Metamath Proof Explorer

Theorem bj-axdd2

Description: This implication, proved using only ax-gen and ax-4 on top of propositional calculus (hence holding, up to the standard interpretation, in any normal modal logic), shows that the axiom scheme |- E. x T. implies the axiom scheme |- ( A. x ph -> E. x ph ) . These correspond to the modal axiom (D), and in predicate calculus, they assert that the universe of discourse is nonempty.
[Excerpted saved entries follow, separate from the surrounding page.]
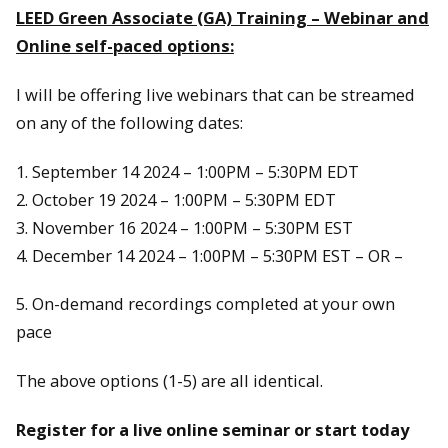
LEED Green Associate (GA) Training – Webinar and
Online self-paced options:
I will be offering live webinars that can be streamed
on any of the following dates:
1. September 14 2024 – 1:00PM – 5:30PM EDT
2. October 19 2024 – 1:00PM – 5:30PM EDT
3. November 16 2024 – 1:00PM – 5:30PM EST
4. December 14 2024 – 1:00PM – 5:30PM EST – OR –
5. On-demand recordings completed at your own
pace
The above options (1-5) are all identical.
Register for a live online seminar or start today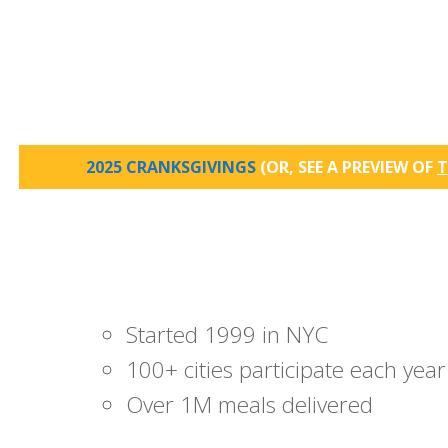
2025 CRANKSGIVINGS
(OR, SEE A PREVIEW OF
T
Started 1999 in NYC
100+ cities participate each year
Over 1M meals delivered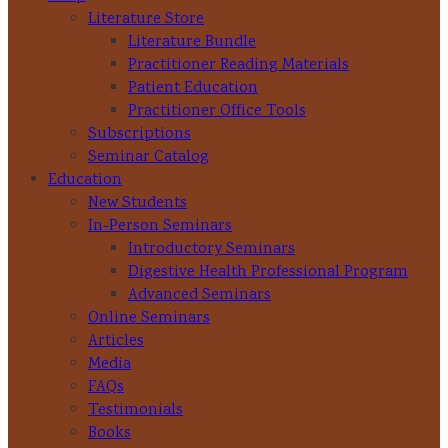
Literature Store
Literature Bundle
Practitioner Reading Materials
Patient Education
Practitioner Office Tools
Subscriptions
Seminar Catalog
Education
New Students
In-Person Seminars
Introductory Seminars
Digestive Health Professional Program
Advanced Seminars
Online Seminars
Articles
Media
FAQs
Testimonials
Books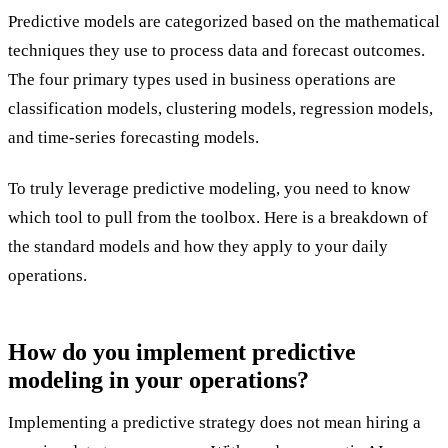
Predictive models are categorized based on the mathematical
techniques they use to process data and forecast outcomes.
The four primary types used in business operations are
classification models, clustering models, regression models,
and time-series forecasting models.
To truly leverage predictive modeling, you need to know
which tool to pull from the toolbox. Here is a breakdown of
the standard models and how they apply to your daily
operations.
How do you implement predictive
modeling in your operations?
Implementing a predictive strategy does not mean hiring a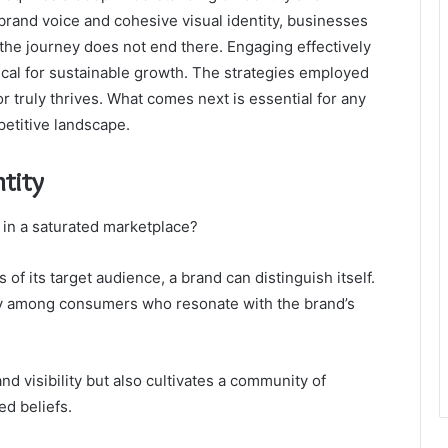
 brand voice and cohesive visual identity, businesses
the journey does not end there. Engaging effectively
cal for sustainable growth. The strategies employed
 truly thrives. What comes next is essential for any
petitive landscape.
tity
 in a saturated marketplace?
 of its target audience, a brand can distinguish itself.
alty among consumers who resonate with the brand’s
d visibility but also cultivates a community of
d beliefs.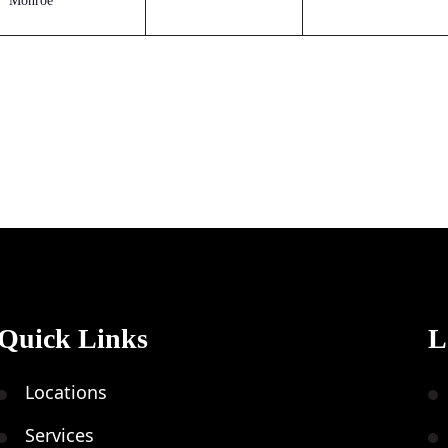
Monroe
Quick Links
L
Locations
Services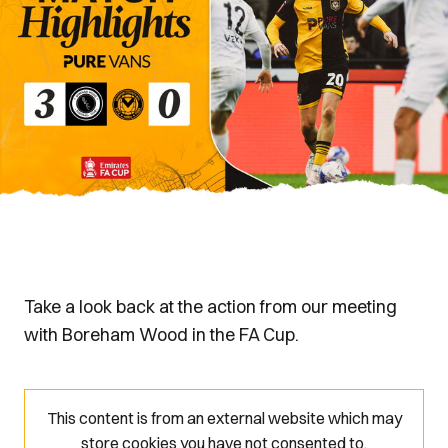
Take a look back at the action from our meeting
with Boreham Wood in the FA Cup.
This content is from an external website which may
store
cookies you have not consented to.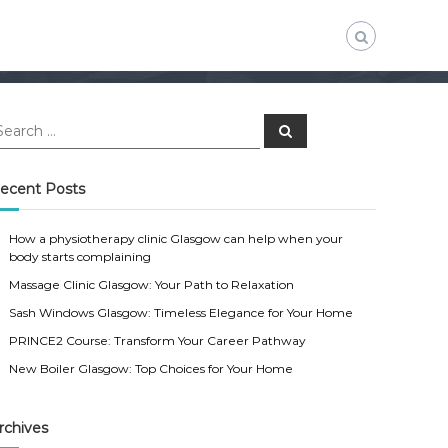
S
e
a
r
c
ecent Posts
h
How a physiotherapy clinic Glasgow can help when your
body starts complaining
Massage Clinic Glasgow: Your Path to Relaxation
Sash Windows Glasgow: Timeless Elegance for Your Home
PRINCE2 Course: Transform Your Career Pathway
New Boiler Glasgow: Top Choices for Your Home
rchives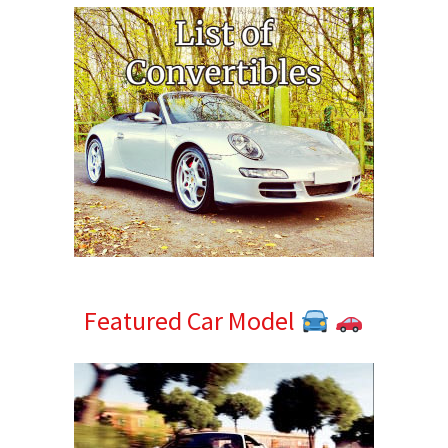
Featured Car Model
For the converse, see bj-axd2d . (Contributed by BJ, 16-May-2019) (Proof modification is discouraged.) (New usage is discouraged.)

		Ref	Expression
	Assertion	bj-axdd2	$⊢ \exists x φ \to (\forall x ψ \to \exists x ψ)$

Proof

Step	Hyp	Ref	Expression
1		ala1	$⊢ \forall x ψ \to \forall x (φ \to ψ)$
2		exim	$⊢ \forall x (φ \to ψ) \to (\exists x φ \to \exists x ψ)$
3	1 2	syl	$⊢ \forall x ψ \to (\exists x φ \to \exists x ψ)$
4	3	com12	$⊢ \exists x φ \to (\forall x ψ \to \exists x ψ)$